El escándalo es aún el motor de la discusión pública, de la muestra mediática cotidiana. Es la materia prima de las conversaciones en las esferas políticas, el eje de las agendas periodísticas y, en buena medida, el desahogo de la frustración colectiva.
Con toda la atención que recibe, el escándalo es efímero y su mayor daño público reside en que es tapadera y careta de los problemas reales. En el escándalo se esconden, se apertrechan, se difuminan, se hacen invisibles los verdaderos problemas. Esos que perduran, que dañan el futuro de las sociedades, que mantienen y eternizan las desigualdades, que conservan el poder de los intereses privados como si fueran públicos.

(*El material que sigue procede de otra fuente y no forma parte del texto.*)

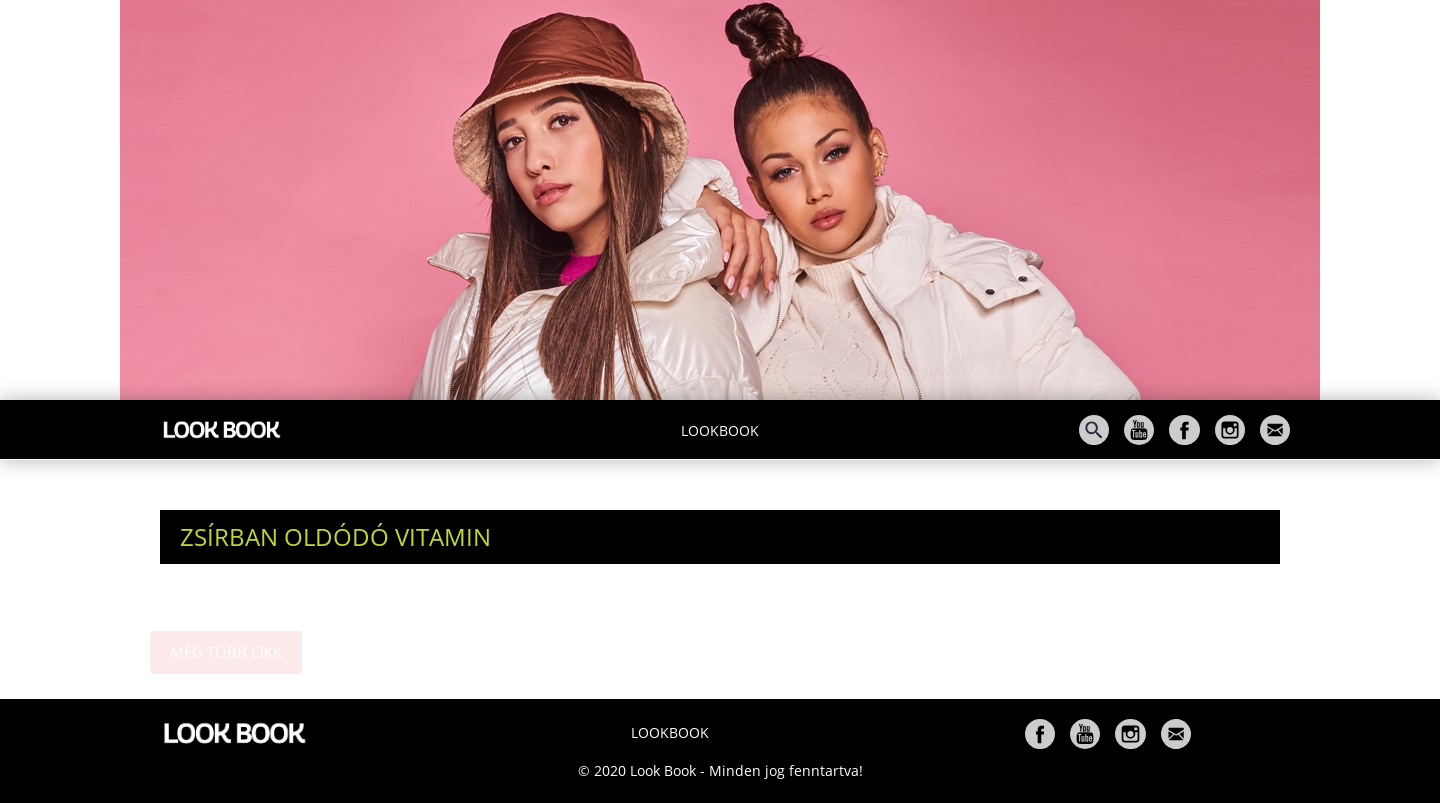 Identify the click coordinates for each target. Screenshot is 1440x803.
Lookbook (720, 430)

El escándalo simplifica la realidad a tal grado que la reduce a una reyerta, a un encono de políticos, a una venganza personal o a sesudas explicaciones de la realidad basadas en la manipulación de un grupo o de unos cuantos perversos.
La supremacía del escándalo en el debate público mexicano ha minimizado la discusión de los problemas reales, opacando la reflexión y la búsqueda de propuestas de solución. Los políticos, empresarios, legisladores, funcionarios públicos y hasta periodistas han hecho del escándalo un hábito que reduce la compleja problemática a sólo un conflicto bipolar de intereses privados.
Los ejemplos abundan pero el debate sobre el futuro de las telecomunicaciones y de los medios de comunicación en una nación que debe aspirar al desarrollo integral de una población con serias carencias, fue rehén del escándalo. De una superficialidad interesada que redujo el debate público a una pelea callejera entre intereses privados. Claro que en aquella ocasión ganó el escándalo.
Legisladores que han hecho del escándalo su estandarte se han convertido en líderes de su grupo, en avezados voceros frente a los medios, en hábiles oradores que esgrimen convincentes argumentos frente a la medianía de sus colegas, en “predicadores” del más añejo patriotismo que responden con furia ante cualquier mínima insinuación sobre los intereses particulares que respaldan.
Nos preguntamos, ¿qué tan legítima es la representación ciudadana de un legislador que ha dejado de lado el interés público para adoptar cualquier interés privado como suyo? ¿Acaso no es un hurtador del interés común y un corruptor de la democracia?
Si la corrupción es el principal mal endémico de nuestro sistema político, de la vida interna de los partidos políticos, del Congreso, de los gobiernos, de las empresas del Estado y de sus múltiples conexiones con empresarios y con los llamados poderes fácticos, entonces el escándalo sólo debe ser un instrumento de vergüenza y castigo público.
Pero si el interés colectivo importa, la discusión pública no debe estar dominada por el escándalo. Sería no cambiar y cercenar el futuro de millones de mexicanos en pobreza y con falta de oportunidades.
Ayer, en su artículo periodístico, se preguntaba un especialista en asuntos energéticos como David Shields, si la reforma energética que ahora discute el Senado efectivamente arrojará un mejor Pemex o un Pemex más corrupto. Allí está un ángulo de la discusión pública que importa hacia adelante. Ya no nos preguntemos si Pemex es una organización corrupta. Asumimos esa realidad de corrupción por las múltiples evidencias que se han puesto sobre la mesa a lo largo de los últimos años y de los últimos días.
El asunto es si las nuevas leyes energéticas que se han presentado la harán más o menos corrupta, más o menos transparente, más o menos eficiente, más o menos rentable; en suma: será mejor o peor empresa de lo que hoy es Pemex para el interés público.
Pero el riesgo -otra vez- en esta discusión, como en las anteriores, es la preeminencia del escándalo, un duro escollo para el cambio.